▶ [Task details]
Copy out every line from the records that includes "dummy".

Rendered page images
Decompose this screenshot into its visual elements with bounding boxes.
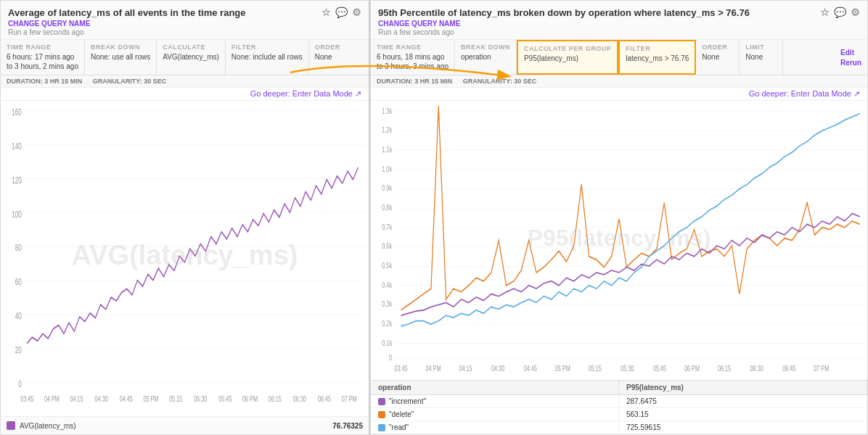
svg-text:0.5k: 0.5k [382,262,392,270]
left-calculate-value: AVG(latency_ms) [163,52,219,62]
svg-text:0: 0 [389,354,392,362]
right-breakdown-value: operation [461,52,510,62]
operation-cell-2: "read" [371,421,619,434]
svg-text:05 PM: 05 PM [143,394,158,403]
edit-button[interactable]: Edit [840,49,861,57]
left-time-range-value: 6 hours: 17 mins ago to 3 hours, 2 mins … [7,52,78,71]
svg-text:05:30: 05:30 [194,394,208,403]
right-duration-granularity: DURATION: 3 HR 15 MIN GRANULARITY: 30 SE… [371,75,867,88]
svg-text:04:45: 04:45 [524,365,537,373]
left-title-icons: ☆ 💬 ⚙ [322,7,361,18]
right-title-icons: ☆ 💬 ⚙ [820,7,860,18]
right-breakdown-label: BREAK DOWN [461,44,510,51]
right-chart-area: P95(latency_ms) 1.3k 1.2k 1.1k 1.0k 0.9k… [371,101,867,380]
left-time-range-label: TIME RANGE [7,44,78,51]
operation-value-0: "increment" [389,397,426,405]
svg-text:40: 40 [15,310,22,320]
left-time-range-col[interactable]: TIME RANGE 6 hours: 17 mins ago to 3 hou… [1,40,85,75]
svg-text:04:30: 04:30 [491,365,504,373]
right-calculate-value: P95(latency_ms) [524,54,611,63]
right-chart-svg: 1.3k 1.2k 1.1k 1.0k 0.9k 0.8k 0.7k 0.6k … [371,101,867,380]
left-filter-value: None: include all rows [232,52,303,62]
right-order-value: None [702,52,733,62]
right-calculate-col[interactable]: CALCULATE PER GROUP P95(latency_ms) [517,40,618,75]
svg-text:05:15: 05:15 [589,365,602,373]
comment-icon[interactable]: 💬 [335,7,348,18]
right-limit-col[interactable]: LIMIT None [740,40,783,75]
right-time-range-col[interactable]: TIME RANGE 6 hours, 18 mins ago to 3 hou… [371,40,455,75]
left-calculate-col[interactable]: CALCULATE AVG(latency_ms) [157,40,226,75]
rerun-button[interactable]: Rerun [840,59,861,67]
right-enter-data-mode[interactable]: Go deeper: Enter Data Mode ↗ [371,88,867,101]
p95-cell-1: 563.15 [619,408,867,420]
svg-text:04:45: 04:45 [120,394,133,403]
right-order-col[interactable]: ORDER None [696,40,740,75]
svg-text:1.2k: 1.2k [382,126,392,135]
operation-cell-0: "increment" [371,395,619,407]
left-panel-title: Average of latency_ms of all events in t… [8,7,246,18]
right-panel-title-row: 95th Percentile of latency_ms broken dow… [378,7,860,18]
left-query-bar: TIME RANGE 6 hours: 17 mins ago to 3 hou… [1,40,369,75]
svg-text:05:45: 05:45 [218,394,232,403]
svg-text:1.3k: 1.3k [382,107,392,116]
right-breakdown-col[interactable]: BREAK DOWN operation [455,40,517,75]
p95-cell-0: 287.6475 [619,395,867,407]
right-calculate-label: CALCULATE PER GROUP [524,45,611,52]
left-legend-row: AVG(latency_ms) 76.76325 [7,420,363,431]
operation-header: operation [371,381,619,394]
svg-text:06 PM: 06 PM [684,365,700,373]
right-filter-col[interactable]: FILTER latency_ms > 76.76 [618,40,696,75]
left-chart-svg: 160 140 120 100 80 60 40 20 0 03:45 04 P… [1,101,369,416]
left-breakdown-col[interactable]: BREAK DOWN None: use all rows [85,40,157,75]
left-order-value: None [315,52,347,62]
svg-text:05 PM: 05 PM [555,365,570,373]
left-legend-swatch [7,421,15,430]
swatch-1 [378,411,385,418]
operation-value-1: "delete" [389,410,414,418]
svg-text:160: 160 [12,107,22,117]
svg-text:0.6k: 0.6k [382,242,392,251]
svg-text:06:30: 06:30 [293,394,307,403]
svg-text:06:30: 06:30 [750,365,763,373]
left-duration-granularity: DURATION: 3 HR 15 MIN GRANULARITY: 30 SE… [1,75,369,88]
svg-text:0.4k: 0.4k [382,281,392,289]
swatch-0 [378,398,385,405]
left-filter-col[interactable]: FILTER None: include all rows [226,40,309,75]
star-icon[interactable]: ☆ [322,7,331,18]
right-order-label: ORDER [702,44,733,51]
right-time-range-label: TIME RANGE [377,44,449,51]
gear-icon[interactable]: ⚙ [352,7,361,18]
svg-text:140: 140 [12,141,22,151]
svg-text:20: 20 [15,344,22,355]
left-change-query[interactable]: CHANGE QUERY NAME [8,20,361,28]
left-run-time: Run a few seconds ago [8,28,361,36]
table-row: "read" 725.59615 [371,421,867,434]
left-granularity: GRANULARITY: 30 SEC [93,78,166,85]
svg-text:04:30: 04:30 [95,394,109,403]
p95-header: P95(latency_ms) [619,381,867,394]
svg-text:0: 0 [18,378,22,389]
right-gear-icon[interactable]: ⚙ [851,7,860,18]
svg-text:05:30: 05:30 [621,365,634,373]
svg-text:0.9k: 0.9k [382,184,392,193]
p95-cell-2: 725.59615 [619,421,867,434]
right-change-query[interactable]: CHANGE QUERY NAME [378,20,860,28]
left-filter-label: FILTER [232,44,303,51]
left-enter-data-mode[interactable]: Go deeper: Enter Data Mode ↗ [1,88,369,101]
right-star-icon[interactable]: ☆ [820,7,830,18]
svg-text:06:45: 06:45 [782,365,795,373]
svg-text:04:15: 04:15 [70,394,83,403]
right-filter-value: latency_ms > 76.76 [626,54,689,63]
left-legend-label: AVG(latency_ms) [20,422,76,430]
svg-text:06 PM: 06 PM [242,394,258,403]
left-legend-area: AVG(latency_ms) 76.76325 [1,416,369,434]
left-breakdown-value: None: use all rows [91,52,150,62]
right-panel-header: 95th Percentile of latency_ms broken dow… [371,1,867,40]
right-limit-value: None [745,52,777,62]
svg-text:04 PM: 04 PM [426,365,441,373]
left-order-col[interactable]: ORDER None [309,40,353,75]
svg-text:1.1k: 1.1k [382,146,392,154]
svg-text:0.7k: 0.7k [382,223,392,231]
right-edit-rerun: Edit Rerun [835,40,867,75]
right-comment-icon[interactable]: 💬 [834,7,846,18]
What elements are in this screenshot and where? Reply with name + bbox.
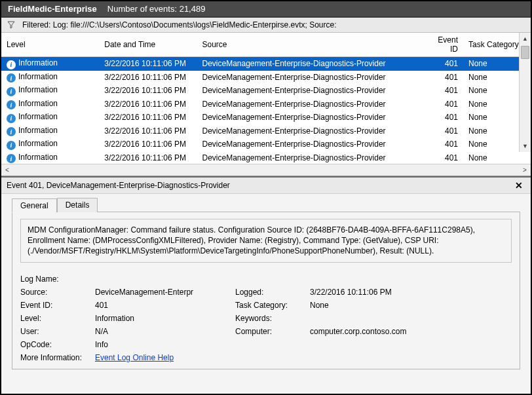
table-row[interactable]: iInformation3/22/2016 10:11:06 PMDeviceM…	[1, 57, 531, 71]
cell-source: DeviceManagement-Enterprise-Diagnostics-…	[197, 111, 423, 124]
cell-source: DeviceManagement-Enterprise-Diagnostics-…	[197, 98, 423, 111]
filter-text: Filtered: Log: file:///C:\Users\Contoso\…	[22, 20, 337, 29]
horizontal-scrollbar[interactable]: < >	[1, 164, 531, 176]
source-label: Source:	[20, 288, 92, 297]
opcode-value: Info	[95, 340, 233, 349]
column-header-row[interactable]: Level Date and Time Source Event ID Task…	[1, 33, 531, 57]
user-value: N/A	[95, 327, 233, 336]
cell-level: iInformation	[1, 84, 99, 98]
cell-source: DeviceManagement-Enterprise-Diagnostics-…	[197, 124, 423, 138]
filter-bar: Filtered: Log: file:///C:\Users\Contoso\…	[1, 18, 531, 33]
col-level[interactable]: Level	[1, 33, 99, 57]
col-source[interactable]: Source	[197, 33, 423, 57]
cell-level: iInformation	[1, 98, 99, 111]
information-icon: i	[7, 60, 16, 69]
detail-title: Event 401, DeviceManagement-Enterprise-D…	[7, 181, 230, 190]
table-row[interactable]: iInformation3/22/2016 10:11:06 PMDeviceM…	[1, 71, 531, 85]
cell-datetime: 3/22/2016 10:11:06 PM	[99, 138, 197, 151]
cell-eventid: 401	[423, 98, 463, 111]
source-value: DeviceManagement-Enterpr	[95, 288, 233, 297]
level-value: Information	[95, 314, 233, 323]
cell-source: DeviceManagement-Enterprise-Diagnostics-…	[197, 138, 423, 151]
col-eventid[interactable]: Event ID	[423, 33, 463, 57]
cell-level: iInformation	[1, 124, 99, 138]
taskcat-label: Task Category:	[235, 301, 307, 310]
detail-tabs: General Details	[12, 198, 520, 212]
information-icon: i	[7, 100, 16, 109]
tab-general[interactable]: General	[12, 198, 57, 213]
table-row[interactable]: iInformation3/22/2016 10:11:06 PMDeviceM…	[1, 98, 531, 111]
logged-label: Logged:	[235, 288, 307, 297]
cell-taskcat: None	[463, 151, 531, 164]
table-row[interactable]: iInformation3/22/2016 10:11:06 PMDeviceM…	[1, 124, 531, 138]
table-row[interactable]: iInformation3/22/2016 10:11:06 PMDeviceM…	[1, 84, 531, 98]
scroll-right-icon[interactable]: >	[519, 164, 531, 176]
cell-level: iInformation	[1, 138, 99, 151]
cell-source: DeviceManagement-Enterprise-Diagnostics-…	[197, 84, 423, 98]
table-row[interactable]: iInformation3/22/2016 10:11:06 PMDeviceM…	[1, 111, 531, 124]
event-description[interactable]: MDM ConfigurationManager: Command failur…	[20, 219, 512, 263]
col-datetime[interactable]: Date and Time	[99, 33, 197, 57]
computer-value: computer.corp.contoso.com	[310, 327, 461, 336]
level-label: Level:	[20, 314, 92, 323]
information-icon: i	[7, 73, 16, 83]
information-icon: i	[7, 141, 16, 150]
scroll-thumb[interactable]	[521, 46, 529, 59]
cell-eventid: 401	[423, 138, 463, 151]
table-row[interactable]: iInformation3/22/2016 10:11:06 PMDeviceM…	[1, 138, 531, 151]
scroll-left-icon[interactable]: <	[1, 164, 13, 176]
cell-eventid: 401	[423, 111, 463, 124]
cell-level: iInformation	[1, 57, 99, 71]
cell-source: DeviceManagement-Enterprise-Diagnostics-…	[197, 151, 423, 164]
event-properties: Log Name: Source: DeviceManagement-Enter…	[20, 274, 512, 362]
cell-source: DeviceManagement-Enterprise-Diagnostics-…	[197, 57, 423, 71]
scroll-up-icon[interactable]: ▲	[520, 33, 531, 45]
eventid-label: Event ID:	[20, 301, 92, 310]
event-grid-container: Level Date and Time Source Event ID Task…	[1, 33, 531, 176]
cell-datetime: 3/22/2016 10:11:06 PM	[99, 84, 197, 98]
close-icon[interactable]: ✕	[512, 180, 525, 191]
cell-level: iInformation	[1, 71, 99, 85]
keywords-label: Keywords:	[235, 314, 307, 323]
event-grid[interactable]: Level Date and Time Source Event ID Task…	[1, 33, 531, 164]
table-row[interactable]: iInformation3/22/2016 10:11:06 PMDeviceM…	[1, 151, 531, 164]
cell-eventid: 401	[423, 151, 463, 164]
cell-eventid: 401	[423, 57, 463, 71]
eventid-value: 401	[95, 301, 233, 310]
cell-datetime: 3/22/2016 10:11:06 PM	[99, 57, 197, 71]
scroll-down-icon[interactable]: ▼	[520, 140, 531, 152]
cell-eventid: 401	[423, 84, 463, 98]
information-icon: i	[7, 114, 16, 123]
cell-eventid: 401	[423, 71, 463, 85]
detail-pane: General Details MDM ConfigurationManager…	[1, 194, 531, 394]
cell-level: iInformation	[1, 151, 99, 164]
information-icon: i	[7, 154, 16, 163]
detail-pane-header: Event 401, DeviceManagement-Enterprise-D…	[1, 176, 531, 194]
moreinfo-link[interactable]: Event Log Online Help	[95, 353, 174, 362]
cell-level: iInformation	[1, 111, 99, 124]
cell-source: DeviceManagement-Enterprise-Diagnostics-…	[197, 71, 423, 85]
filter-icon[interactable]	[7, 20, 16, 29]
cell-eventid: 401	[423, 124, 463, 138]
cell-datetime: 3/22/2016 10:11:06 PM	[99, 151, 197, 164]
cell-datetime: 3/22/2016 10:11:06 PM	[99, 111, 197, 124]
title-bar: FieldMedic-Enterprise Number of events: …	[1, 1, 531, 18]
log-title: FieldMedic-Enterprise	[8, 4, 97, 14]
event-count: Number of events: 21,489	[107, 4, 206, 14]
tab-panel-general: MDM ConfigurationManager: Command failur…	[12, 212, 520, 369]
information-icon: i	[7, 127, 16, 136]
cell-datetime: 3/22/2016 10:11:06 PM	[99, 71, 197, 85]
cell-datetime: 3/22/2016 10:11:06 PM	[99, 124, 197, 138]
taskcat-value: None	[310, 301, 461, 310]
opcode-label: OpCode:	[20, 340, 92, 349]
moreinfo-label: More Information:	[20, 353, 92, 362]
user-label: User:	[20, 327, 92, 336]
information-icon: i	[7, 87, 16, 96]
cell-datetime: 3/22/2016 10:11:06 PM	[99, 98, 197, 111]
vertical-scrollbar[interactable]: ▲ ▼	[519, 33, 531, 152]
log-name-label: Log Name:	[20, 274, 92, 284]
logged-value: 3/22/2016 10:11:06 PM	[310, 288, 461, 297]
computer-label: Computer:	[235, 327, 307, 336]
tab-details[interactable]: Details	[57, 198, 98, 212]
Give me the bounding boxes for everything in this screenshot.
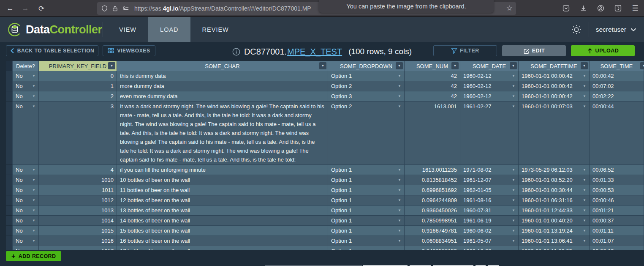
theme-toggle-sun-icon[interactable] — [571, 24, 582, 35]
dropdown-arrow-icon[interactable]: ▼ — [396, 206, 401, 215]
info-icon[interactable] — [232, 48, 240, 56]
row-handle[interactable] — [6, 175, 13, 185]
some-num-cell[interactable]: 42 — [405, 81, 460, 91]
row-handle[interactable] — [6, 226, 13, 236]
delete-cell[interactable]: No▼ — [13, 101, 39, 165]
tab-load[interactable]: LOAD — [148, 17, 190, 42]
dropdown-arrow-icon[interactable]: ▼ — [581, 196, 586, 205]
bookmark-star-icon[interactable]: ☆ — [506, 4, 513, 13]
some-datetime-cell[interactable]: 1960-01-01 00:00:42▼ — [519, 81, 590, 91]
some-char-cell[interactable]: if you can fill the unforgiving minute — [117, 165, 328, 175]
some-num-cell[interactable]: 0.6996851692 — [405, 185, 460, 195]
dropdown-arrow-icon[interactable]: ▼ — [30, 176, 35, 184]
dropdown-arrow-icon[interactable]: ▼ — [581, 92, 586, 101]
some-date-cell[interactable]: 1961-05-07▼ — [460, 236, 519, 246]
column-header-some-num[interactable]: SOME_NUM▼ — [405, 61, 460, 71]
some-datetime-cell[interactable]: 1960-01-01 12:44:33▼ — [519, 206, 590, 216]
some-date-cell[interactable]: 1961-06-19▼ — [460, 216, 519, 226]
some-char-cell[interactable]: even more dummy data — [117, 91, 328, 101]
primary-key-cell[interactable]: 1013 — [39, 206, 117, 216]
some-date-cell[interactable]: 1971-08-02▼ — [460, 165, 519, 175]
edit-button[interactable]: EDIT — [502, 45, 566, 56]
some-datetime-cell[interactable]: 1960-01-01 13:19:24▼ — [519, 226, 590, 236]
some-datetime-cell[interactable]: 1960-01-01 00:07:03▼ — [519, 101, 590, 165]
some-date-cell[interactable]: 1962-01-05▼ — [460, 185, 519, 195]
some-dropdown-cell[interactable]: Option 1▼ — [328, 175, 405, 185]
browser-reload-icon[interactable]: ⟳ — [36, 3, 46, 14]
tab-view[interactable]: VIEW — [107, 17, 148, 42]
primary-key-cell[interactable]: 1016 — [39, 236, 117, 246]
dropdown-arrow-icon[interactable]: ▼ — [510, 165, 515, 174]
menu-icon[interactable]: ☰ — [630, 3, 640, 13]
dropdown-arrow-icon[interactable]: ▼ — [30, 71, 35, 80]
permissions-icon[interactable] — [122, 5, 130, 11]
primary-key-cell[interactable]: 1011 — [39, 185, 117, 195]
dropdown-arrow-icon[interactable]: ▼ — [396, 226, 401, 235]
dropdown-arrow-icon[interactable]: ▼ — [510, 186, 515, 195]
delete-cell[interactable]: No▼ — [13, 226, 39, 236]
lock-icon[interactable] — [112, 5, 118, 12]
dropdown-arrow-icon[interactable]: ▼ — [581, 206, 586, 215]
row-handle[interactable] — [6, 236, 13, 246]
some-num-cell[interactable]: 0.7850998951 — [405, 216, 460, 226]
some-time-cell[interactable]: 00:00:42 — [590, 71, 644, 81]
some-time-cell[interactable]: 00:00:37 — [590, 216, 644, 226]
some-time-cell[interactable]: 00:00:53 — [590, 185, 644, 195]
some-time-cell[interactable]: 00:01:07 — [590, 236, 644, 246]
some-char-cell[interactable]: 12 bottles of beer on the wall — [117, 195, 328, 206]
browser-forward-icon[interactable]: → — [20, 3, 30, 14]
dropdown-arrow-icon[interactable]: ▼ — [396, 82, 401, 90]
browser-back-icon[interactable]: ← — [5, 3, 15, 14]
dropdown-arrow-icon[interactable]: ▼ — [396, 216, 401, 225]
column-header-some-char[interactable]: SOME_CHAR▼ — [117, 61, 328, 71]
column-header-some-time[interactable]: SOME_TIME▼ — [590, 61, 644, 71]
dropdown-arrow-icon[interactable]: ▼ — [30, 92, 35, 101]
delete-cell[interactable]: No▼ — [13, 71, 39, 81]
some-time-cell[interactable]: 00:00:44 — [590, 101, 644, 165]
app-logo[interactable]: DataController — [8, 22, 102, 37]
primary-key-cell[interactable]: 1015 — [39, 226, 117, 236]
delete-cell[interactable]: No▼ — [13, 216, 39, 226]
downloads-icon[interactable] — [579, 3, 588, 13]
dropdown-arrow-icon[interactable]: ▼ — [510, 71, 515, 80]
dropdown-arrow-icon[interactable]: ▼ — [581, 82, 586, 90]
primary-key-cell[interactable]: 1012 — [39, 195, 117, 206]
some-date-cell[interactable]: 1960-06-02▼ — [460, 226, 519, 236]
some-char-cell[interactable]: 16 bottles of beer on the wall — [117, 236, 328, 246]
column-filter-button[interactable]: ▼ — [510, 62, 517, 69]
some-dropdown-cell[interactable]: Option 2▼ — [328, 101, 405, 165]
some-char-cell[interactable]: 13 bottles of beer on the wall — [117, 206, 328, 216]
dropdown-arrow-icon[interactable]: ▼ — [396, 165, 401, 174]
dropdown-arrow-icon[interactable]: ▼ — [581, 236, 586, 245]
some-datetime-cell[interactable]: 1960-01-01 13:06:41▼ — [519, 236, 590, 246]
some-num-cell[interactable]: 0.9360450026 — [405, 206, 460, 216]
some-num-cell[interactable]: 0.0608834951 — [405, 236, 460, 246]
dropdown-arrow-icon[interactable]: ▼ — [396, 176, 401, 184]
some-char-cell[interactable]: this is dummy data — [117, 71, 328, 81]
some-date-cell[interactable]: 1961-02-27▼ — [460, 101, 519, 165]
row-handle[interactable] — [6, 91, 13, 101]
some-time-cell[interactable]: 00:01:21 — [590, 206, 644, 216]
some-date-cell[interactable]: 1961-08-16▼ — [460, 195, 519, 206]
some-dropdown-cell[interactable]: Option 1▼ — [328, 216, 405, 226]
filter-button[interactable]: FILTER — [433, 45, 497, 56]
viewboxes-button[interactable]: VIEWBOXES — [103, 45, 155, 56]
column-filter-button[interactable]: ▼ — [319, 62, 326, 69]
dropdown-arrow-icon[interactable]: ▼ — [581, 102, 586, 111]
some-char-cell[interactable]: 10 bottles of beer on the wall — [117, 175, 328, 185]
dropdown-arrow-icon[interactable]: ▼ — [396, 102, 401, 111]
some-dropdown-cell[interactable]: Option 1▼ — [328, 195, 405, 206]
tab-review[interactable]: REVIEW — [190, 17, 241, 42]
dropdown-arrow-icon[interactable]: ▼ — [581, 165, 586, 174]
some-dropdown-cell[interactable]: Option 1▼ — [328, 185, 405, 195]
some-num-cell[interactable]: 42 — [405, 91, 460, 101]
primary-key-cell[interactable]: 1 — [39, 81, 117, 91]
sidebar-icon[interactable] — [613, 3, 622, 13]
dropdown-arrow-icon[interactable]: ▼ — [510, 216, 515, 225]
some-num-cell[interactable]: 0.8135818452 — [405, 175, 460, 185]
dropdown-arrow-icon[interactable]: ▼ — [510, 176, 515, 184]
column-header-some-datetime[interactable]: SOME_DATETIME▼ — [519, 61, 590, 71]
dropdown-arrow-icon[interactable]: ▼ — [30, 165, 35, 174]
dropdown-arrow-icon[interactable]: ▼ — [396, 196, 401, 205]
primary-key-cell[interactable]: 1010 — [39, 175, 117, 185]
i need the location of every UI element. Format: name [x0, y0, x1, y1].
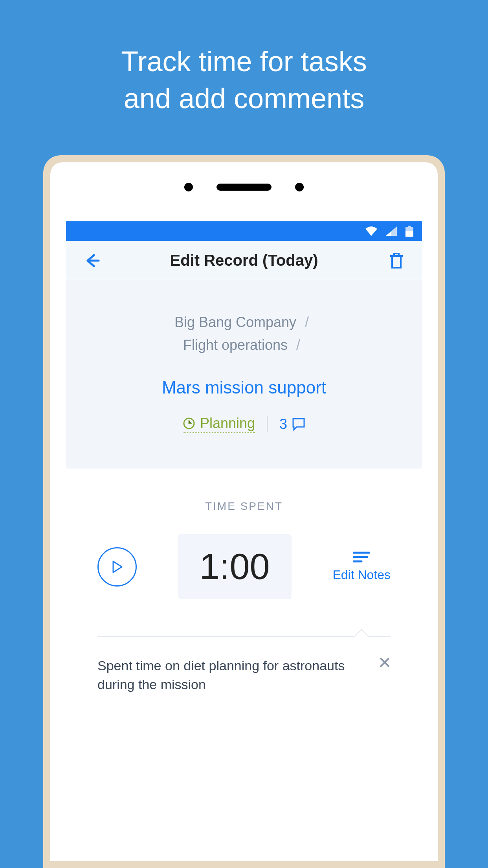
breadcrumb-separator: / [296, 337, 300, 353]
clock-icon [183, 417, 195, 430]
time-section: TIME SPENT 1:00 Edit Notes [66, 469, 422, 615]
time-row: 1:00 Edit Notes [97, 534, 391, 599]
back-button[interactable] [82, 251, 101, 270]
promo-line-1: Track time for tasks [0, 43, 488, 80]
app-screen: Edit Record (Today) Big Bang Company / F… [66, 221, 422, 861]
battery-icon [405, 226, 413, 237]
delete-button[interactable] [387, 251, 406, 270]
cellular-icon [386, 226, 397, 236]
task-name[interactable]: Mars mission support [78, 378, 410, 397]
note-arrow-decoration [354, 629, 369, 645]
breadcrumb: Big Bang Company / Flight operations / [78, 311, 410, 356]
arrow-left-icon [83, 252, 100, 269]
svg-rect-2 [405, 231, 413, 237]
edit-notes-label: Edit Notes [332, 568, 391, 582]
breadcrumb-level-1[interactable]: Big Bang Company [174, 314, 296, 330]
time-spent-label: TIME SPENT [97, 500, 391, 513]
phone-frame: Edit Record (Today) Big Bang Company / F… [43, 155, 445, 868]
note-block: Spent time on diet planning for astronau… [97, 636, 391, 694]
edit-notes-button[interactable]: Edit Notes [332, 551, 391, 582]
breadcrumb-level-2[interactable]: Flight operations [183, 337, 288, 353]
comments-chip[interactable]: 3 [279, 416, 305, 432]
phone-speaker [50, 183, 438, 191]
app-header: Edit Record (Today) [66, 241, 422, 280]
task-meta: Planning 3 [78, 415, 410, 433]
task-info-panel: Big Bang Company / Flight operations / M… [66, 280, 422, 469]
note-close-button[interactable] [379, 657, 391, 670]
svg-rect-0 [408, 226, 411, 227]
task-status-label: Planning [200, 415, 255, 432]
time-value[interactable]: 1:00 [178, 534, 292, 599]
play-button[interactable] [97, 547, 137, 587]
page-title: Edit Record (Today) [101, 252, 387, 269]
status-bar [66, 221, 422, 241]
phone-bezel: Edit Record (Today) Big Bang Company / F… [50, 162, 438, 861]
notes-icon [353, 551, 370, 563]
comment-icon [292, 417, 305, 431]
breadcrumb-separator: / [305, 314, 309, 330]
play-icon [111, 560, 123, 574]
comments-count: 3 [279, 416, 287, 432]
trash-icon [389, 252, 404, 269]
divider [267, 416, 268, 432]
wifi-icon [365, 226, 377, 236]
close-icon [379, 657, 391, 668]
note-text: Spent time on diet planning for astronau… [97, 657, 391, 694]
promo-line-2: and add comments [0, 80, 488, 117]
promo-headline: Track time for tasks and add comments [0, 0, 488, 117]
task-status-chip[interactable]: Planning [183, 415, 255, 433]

▶ [Finished task]
some-char-cell[interactable]: even more dummy data — [117, 91, 328, 101]
some-char-cell[interactable]: this is dummy data — [117, 71, 328, 81]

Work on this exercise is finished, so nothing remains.